- **WHAT YOU ARE ASKED TO DO**:
For every line of the records below that holds "Vuelos", add one. Give only the final total.

- **Dataset excerpts**:
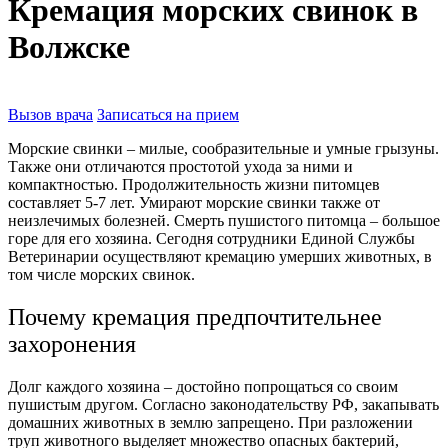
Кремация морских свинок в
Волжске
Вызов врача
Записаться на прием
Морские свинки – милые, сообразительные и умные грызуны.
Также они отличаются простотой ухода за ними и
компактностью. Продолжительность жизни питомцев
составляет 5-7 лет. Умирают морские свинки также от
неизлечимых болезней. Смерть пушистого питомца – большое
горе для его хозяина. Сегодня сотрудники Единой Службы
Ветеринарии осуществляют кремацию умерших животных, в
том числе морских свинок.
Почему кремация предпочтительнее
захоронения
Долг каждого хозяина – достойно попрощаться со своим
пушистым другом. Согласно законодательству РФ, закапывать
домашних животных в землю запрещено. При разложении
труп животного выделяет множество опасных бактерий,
--
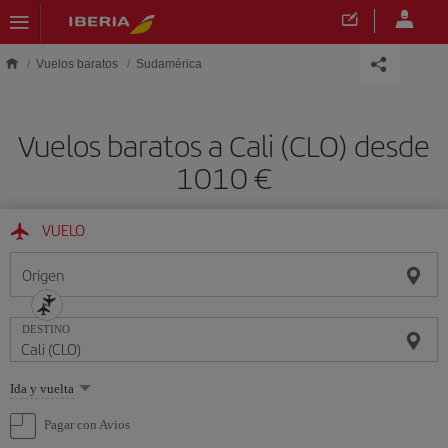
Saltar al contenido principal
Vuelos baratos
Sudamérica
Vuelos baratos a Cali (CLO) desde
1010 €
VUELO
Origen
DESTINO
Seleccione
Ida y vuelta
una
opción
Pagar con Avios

- **FINISHED EXERCISE**:
2